IMHO the concept of cross-browser compatability is very dependant upon the project...let me give you an example.
My experience in web site design is MOSTLY with an intranet. It is a small-medium sized (about 500 employees) software development firm.
This means a few things:
1)Limited audience--500 people
2)All of the employees are computer literate, most are very fluent.
3)Everybody in the company is running Win98 or NT or 2k, with most running NT or 2k.
4)I have virtually complete control over their browsers. (One word to our Internal Support staff and everybody's browser is upgraded to whatever I want it to be.)
Conclusion:
I make my site however I want...because I know that my audience will be able to see it exactly as I have in mind.
The questions that you have to ask are these:
1) Who is your audience...who do you want your audience to be?
2) At what point does 3% more people NOT matter? (that is, the law of diminishing returns...it is easy to make raise hits on your site from 0% to 3%. It becomes slightly more difficult to go from 3% to 6%...and so on.

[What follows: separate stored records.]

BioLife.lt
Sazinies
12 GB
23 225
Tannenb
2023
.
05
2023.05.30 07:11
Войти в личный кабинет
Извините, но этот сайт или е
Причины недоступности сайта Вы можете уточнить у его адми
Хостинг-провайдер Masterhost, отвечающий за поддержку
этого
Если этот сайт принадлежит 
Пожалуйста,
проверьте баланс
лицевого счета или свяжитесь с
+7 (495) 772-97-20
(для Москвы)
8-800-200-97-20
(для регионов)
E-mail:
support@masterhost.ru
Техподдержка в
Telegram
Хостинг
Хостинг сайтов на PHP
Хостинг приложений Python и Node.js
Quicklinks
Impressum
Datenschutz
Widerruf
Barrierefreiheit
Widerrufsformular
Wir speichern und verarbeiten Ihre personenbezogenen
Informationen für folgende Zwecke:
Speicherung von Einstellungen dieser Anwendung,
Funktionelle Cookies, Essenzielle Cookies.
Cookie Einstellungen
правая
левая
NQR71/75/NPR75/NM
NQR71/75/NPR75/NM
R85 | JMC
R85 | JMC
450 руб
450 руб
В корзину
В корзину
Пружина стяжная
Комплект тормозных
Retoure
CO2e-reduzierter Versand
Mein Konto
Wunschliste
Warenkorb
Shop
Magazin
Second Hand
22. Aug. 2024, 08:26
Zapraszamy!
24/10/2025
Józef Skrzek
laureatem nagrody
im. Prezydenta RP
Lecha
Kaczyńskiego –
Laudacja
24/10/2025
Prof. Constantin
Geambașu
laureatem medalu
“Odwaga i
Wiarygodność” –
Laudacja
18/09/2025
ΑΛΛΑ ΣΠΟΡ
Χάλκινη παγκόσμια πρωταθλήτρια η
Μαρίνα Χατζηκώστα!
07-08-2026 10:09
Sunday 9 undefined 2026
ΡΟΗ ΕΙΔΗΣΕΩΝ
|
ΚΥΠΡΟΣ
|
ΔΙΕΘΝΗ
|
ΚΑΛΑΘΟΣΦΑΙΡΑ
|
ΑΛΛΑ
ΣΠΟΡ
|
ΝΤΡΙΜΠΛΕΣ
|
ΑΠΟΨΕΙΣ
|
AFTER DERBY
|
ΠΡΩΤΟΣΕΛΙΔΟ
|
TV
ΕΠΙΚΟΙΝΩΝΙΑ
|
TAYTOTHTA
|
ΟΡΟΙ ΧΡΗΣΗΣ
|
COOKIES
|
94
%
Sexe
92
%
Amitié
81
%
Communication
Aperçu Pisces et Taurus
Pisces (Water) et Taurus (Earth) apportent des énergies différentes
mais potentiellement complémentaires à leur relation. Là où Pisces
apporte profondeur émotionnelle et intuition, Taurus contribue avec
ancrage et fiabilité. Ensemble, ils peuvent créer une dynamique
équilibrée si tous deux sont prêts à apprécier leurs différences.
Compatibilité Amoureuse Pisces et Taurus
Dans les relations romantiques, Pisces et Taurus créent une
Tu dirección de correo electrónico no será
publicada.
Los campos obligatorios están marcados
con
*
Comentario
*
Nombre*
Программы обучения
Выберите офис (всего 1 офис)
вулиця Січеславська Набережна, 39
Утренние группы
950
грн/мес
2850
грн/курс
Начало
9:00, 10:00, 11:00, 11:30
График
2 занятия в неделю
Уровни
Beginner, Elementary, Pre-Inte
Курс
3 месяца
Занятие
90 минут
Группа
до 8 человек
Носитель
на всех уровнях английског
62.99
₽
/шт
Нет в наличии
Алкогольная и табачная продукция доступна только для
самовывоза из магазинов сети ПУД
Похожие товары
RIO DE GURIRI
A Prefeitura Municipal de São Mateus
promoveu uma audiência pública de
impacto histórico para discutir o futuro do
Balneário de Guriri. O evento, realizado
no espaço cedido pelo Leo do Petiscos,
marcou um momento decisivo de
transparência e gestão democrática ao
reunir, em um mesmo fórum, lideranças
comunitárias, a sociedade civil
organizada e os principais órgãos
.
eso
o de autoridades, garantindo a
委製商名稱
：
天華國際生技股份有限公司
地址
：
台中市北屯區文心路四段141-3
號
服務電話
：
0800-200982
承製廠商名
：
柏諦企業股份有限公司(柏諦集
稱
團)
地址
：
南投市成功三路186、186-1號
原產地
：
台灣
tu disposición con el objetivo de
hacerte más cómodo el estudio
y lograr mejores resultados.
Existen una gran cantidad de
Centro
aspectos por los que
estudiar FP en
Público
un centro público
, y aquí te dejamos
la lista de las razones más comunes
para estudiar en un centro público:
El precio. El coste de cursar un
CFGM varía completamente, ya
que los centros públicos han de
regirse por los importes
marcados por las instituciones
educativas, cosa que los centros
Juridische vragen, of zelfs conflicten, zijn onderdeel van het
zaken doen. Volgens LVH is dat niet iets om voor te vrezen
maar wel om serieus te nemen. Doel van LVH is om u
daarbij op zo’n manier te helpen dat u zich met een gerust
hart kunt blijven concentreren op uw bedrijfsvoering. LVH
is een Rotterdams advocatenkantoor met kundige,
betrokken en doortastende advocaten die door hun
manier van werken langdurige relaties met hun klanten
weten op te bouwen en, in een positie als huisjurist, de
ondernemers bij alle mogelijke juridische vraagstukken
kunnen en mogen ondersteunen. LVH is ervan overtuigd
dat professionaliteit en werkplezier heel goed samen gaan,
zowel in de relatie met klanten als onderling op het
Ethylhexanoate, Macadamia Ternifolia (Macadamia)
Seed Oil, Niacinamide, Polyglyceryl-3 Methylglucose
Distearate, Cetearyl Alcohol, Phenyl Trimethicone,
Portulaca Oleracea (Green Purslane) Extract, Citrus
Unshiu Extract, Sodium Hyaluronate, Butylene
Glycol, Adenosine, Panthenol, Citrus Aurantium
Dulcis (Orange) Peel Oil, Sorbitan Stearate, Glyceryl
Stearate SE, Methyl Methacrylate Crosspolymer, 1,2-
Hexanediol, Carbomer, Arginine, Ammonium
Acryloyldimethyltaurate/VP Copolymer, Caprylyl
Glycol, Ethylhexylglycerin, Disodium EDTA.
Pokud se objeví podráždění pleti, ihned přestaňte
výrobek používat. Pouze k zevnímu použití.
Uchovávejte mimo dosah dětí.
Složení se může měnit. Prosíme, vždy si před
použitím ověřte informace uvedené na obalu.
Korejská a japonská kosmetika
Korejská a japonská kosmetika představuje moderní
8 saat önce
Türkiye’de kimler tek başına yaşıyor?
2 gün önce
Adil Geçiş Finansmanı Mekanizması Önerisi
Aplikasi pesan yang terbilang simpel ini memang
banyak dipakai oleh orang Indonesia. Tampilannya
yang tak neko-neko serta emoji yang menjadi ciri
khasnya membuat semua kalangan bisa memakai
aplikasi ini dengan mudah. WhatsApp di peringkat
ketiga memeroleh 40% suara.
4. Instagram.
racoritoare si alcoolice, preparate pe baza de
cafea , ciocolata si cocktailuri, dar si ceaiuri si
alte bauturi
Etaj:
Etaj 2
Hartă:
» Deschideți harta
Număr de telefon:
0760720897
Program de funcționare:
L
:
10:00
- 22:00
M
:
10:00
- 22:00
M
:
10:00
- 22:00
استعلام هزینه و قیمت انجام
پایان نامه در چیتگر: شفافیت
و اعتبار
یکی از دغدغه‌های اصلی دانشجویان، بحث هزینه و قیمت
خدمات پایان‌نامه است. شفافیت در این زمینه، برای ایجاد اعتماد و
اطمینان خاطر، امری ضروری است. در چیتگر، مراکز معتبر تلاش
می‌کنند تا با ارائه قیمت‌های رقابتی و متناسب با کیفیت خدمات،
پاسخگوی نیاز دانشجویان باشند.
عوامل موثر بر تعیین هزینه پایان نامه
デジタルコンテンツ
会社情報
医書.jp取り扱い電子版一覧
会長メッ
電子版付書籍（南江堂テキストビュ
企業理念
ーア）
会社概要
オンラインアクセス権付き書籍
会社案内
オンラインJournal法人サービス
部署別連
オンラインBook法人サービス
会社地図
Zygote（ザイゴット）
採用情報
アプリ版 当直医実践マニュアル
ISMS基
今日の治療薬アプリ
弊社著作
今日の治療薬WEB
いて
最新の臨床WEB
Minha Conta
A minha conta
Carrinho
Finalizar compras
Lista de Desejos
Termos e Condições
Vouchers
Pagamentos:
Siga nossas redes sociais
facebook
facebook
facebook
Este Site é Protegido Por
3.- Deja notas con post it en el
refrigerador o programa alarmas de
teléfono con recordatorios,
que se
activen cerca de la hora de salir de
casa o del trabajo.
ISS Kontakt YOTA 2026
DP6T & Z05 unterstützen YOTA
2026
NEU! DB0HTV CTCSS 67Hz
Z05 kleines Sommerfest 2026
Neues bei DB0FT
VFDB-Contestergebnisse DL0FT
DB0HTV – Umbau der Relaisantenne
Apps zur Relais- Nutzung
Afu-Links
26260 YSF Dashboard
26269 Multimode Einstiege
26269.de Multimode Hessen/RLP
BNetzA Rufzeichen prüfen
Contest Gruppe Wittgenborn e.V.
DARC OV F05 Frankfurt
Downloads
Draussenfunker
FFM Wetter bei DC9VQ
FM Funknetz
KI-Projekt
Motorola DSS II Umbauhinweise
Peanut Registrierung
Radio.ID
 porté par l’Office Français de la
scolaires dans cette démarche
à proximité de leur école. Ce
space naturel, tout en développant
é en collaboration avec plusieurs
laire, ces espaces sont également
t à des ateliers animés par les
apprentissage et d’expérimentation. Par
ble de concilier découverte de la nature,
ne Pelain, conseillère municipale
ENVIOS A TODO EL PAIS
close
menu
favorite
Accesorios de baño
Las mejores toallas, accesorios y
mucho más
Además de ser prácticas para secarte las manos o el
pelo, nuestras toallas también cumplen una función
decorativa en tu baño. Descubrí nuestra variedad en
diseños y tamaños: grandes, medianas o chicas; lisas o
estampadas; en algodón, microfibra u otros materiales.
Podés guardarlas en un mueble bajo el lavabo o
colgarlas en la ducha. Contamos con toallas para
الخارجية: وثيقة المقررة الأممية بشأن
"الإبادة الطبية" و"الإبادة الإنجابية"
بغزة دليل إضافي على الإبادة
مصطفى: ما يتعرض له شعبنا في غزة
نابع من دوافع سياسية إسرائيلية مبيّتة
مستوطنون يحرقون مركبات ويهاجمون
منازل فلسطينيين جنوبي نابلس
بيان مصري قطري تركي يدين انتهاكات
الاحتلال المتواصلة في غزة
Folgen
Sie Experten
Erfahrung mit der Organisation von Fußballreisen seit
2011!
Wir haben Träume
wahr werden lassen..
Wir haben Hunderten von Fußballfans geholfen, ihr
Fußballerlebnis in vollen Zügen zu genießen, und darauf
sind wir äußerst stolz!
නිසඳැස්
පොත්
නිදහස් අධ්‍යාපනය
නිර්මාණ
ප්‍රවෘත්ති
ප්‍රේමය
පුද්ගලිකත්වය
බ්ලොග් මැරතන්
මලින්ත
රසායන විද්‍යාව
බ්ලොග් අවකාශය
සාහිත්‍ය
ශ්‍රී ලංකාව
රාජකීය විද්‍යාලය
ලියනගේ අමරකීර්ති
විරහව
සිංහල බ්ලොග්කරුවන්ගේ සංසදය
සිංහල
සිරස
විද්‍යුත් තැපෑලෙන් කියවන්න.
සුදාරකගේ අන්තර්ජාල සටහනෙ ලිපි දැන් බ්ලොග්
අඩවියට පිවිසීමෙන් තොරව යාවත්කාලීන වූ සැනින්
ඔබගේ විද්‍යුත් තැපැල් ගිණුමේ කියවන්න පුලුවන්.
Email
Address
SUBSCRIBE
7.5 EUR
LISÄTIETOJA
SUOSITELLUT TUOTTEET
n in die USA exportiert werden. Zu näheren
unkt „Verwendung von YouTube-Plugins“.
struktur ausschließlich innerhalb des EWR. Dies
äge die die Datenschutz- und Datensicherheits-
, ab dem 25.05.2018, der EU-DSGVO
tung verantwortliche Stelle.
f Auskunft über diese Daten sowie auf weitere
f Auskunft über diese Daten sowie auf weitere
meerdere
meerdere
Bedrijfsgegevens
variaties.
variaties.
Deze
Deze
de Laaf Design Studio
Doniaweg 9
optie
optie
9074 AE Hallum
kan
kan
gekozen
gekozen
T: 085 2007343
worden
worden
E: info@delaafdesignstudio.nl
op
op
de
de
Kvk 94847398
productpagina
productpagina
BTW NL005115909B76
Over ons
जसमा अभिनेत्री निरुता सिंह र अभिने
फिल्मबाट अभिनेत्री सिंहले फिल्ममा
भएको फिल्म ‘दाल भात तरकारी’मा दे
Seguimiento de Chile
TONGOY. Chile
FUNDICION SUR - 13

It is very difficult to go from 96% to 99%...at what point is the extra work NOT worth the extra 3%?)
Once you have those answers...code for that situation.
It is fairly easy to code for cross-browser compatability, at least for most browsers.
If I were doing a 'real' web-site to be seen by the rest of the world, I would code so that it works well in IE4.0+ and NN6 with it not breaking in NN4+. But that is a result of my particular answers to those two questions above...your results may vary.
The problem with IFrames is NOT that they don't work in older browsers...but that they don't work in ANY browser other than IE.
mobrul
[This message has been edited by mobrul (edited 07-23-2001).]